WORK REQUEST: Please repeat the records word for word and skip the pictures.

Data excerpts:
%%
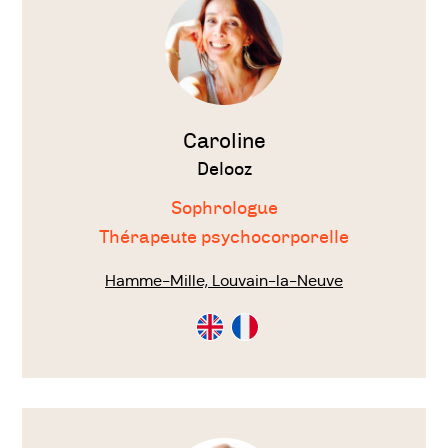
Caroline
Delooz
Sophrologue
Thérapeute psychocorporelle
Hamme-Mille, Louvain-la-Neuve
Consultation
Consultation
en
en
Anglais
Français
Voir
le
thérapeute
%%
THE ANSWER:
Caroline
Delooz
Sophrologue
Thérapeute psychocorporelle
Hamme-Mille, Louvain-la-Neuve
Consultation
Consultation
en
en
Anglais
Français
Voir
le
thérapeute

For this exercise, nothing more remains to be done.